Collected data
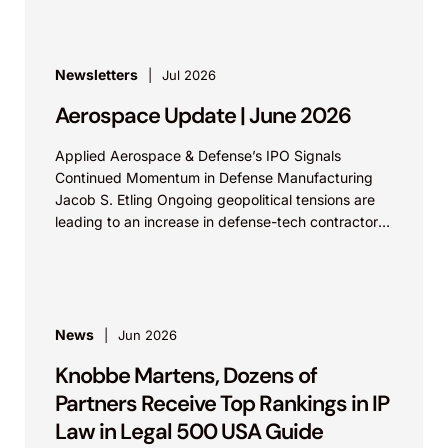
Newsletters
Jul 2026
Aerospace Update | June 2026
Applied Aerospace & Defense’s IPO Signals
Continued Momentum in Defense Manufacturing
Jacob S. Etling Ongoing geopolitical tensions are
leading to an increase in defense-tech contractors
filing for IPOs. Aerospace &...
News
Jun 2026
Knobbe Martens, Dozens of
Partners Receive Top Rankings in IP
Law in Legal 500 USA Guide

**What is expected**. Scan the records above for the word "Aerospace". Copy each line that has it.

**Your solution**.
Aerospace Update | June 2026
Applied Aerospace & Defense’s IPO Signals
filing for IPOs. Aerospace &...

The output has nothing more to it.